久方ぶりに起こるだろう乱痴気騒ぎを心待ちにしながら、二人の笑い声は暫くの間止まる事は無かった。
チープな悪役みたいだなと思わなくもないが。
『――っと、そろそろ僕の恋人達との逢瀬の時間だ。じゃ、カナメ。今日は一先ずここまでだ』
「ああ、了解だ。俺もセツナの所に行こうと思っていたからな、丁度いい」
『では、お疲れ』
「お疲れさん」
別れの挨拶を交わし、それ以降テイワズセカンドの声が響く事は無かった。
さて、と言いながらも会話中少しも休む事無くシャドウキャットの喉元を撫でていた指を止め、カナメは椅子から立ち上がった。
名残惜しそうにシャドウキャットがカナメを見る、それに気がついたカナメは頭を優しく撫で、苦笑を浮かべた。
「続きはまた今度だ。リュウスケの動きは全て教えるように。今までみたいにワザと若干精密さに欠けた情報の提出は、一旦お休みだ。一応戦争なんだしな、これは」
「了解にゃ! じゃ、行ってくるにゃ!!」
二足歩行をする黒猫の敬礼、という珍しい姿がそこにはあった。
猫型とは言え機玩具人形であるシャドウキャットからすれば造作も無い事なのだが、見慣れないモノからすれば微笑ましく映るだろう光景である。
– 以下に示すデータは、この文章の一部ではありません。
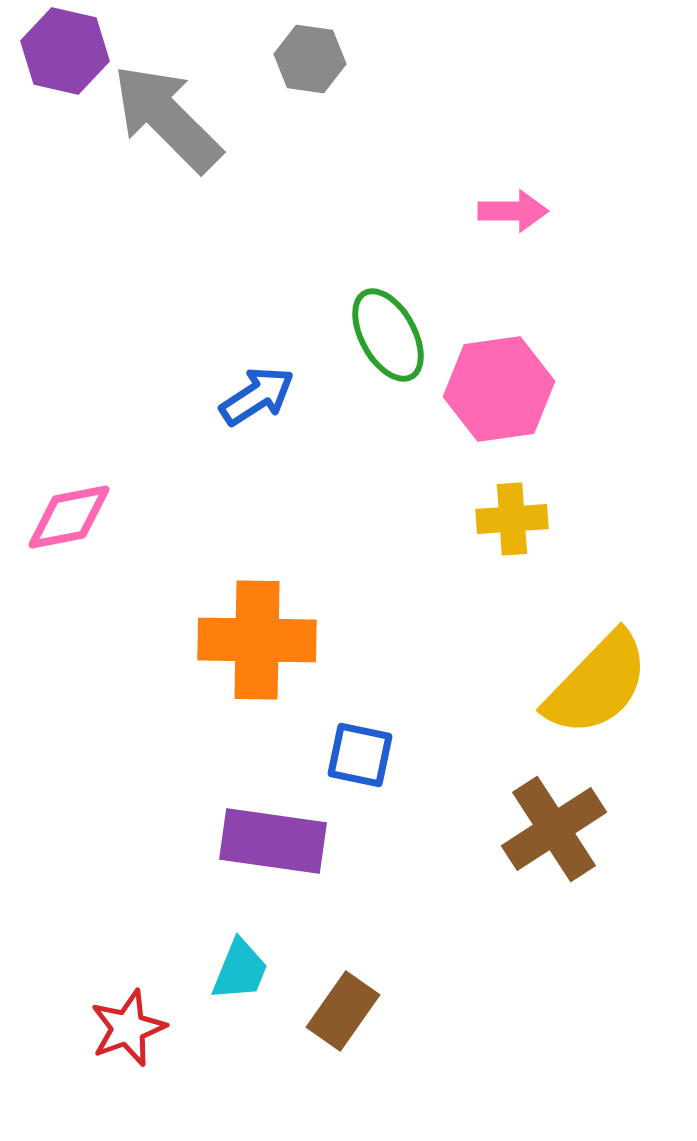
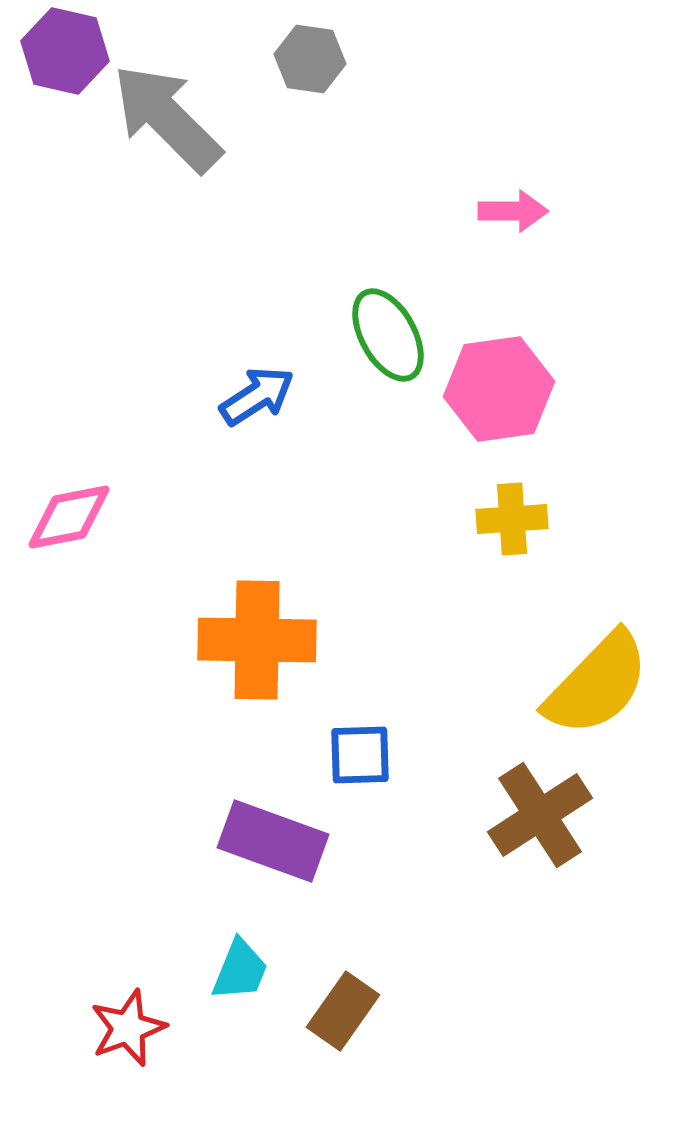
blue square: rotated 14 degrees counterclockwise
brown cross: moved 14 px left, 14 px up
purple rectangle: rotated 12 degrees clockwise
その体勢のまま、ズブズブと足下の影の中に沈んでいく様が珍しいで済まされるかどうかは甚だ疑問ではあるが。
「さて、セツナの所に行きますか」
自分以外誰も居ない執務室で、カナメはゆっくりと伸びをする。
時間はまだ午後二時を少し過ぎたばかりで、今日と言う日はまだまだ何かする時間がある。
さて、その時間をセツナとどう過ごそうか、と思いながら、カナメは部屋から出ていった。
余裕タップリだったカナメが驚愕する事態が発生したのは、この日から僅か二日後の事だった。